What is required>
Pick every line from the data that holds the word "CREF".

Material provided>
'''

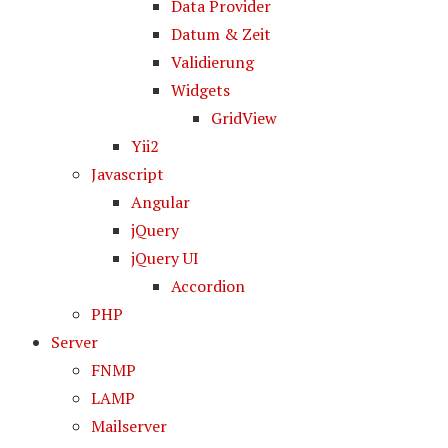
Data Provider
Datum & Zeit
Validierung
Widgets
GridView
Yii2
Javascript
Angular
jQuery
jQuery UI
Accordion
PHP
Server
FNMP
LAMP
Mailserver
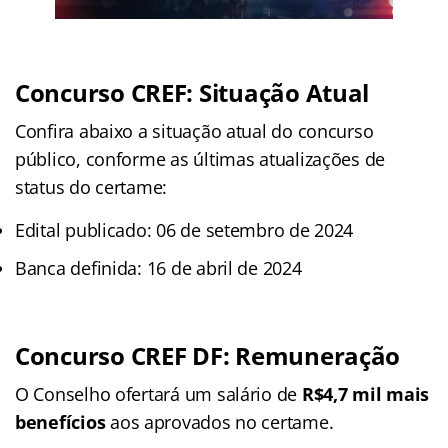
Concurso CREF: Situação Atual
Confira abaixo a situação atual do concurso
público, conforme as últimas atualizações de
status do certame:
Edital publicado: 06 de setembro de 2024
Banca definida: 16 de abril de 2024
Concurso CREF DF: Remuneração
O Conselho ofertará um salário de
R$4,7 mil mais
benefícios
aos aprovados no certame.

'''

Exercise result>
Concurso CREF: Situação Atual
Concurso CREF DF: Remuneração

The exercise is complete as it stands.